* _PROBLEM STATEMENT_
Set down every entry once more, character for character.

***** DATA PROVIDED *****

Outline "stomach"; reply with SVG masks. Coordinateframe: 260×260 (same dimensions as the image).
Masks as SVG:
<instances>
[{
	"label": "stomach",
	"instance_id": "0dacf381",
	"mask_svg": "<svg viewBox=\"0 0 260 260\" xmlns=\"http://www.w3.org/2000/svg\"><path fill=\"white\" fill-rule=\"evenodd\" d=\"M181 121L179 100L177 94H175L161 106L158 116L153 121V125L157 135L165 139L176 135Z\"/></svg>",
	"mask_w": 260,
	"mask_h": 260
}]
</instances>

*****

* _YOUR SOLUTION_
Outline "stomach"; reply with SVG masks. Coordinateframe: 260×260 (same dimensions as the image).
Masks as SVG:
<instances>
[{
	"label": "stomach",
	"instance_id": "0dacf381",
	"mask_svg": "<svg viewBox=\"0 0 260 260\" xmlns=\"http://www.w3.org/2000/svg\"><path fill=\"white\" fill-rule=\"evenodd\" d=\"M181 121L179 100L177 94H175L161 106L158 116L153 121V125L157 135L165 139L176 135Z\"/></svg>",
	"mask_w": 260,
	"mask_h": 260
}]
</instances>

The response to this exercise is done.